Task instructions:
Pick each line containing "Köln" out of the records.

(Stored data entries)
::::::::::

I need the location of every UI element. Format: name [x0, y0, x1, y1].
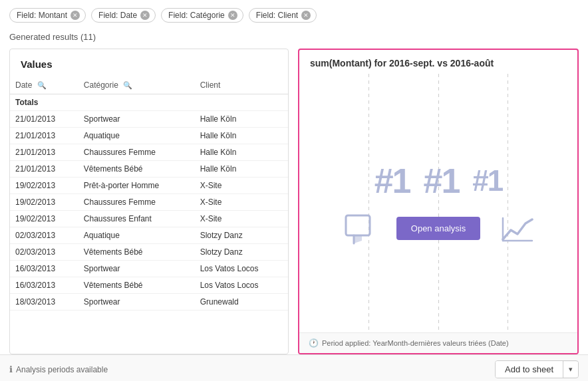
analysis-periods-label: Analysis periods available: [16, 365, 108, 374]
add-sheet-main[interactable]: Add to sheet: [496, 361, 563, 378]
analysis-periods[interactable]: ℹ Analysis periods available: [9, 364, 108, 374]
table-row: 21/01/2013Chaussures FemmeHalle Köln: [10, 144, 288, 161]
filter-montant[interactable]: Field: Montant ✕: [9, 8, 86, 23]
line-chart-icon: [500, 211, 535, 246]
col-categorie: Catégorie 🔍: [78, 76, 195, 94]
remove-filter-categorie[interactable]: ✕: [228, 11, 237, 20]
add-sheet-button[interactable]: Add to sheet ▾: [495, 360, 579, 378]
filter-icon-box: [342, 211, 376, 246]
filter-date[interactable]: Field: Date ✕: [91, 8, 156, 23]
filter-funnel-icon: [342, 211, 376, 246]
table-row: 21/01/2013AquatiqueHalle Köln: [10, 128, 288, 144]
period-text: Period applied: YearMonth-dernières vale…: [322, 339, 509, 347]
main-content: Values Date 🔍 Catégorie 🔍 Clien: [0, 49, 588, 354]
svg-rect-0: [346, 215, 370, 235]
clock-icon: 🕐: [309, 338, 319, 348]
open-analysis-button[interactable]: Open analysis: [396, 217, 480, 240]
table-row: 16/03/2013Vêtements BébéLos Vatos Locos: [10, 277, 288, 294]
date-search-icon[interactable]: 🔍: [37, 81, 47, 90]
table-row: 16/03/2013SportwearLos Vatos Locos: [10, 261, 288, 277]
table-row: 18/03/2013SportwearGrunewald: [10, 294, 288, 311]
table-row: 02/03/2013AquatiqueSlotzy Danz: [10, 227, 288, 244]
col-client: Client: [195, 76, 288, 94]
table-header-row: Date 🔍 Catégorie 🔍 Client: [10, 76, 288, 94]
table-row: 21/01/2013Vêtements BébéHalle Köln: [10, 161, 288, 178]
totals-row: Totals: [10, 94, 288, 111]
table-row: 21/01/2013SportwearHalle Köln: [10, 111, 288, 128]
table-row: 19/02/2013Chaussures EnfantX-Site: [10, 211, 288, 227]
categorie-search-icon[interactable]: 🔍: [123, 81, 132, 90]
remove-filter-client[interactable]: ✕: [301, 11, 311, 20]
hash-1: #1: [374, 161, 410, 201]
info-icon: ℹ: [9, 364, 13, 374]
right-panel: sum(Montant) for 2016-sept. vs 2016-août…: [298, 49, 579, 354]
middle-row: Open analysis: [342, 211, 535, 246]
remove-filter-date[interactable]: ✕: [140, 11, 150, 20]
table-row: 19/02/2013Chaussures FemmeX-Site: [10, 194, 288, 211]
svg-marker-2: [354, 235, 362, 243]
table-row: 02/03/2013Vêtements BébéSlotzy Danz: [10, 244, 288, 261]
filter-bar: Field: Montant ✕ Field: Date ✕ Field: Ca…: [0, 0, 588, 29]
chart-body: #1 #1 #1 Open analysis: [299, 74, 577, 332]
table-container[interactable]: Date 🔍 Catégorie 🔍 Client: [10, 76, 288, 354]
remove-filter-montant[interactable]: ✕: [71, 11, 80, 20]
chart-footer: 🕐 Period applied: YearMonth-dernières va…: [299, 332, 577, 353]
chart-title: sum(Montant) for 2016-sept. vs 2016-août: [299, 50, 577, 74]
filter-client[interactable]: Field: Client ✕: [249, 8, 317, 23]
hash-2: #1: [424, 161, 460, 201]
chart-icon-box: [500, 211, 535, 246]
hash-3: #1: [472, 164, 502, 197]
chart-center: #1 #1 #1 Open analysis: [306, 161, 571, 246]
col-date: Date 🔍: [10, 76, 78, 94]
hash-row: #1 #1 #1: [374, 161, 503, 201]
add-sheet-arrow[interactable]: ▾: [563, 362, 578, 377]
table-row: 19/02/2013Prêt-à-porter HommeX-Site: [10, 178, 288, 194]
filter-categorie[interactable]: Field: Catégorie ✕: [161, 8, 243, 23]
left-panel: Values Date 🔍 Catégorie 🔍 Clien: [9, 49, 289, 354]
panel-title: Values: [10, 49, 288, 76]
values-table: Date 🔍 Catégorie 🔍 Client: [10, 76, 288, 311]
generated-label: Generated results (11): [0, 29, 588, 49]
bottom-bar: ℹ Analysis periods available Add to shee…: [0, 354, 588, 381]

::::::::::

Final answer:
table-row: 21/01/2013Chaussures FemmeHalle Köln: [10, 144, 288, 161]
table-row: 21/01/2013AquatiqueHalle Köln: [10, 128, 288, 144]
table-row: 21/01/2013Vêtements BébéHalle Köln: [10, 161, 288, 178]
table-row: 21/01/2013SportwearHalle Köln: [10, 111, 288, 128]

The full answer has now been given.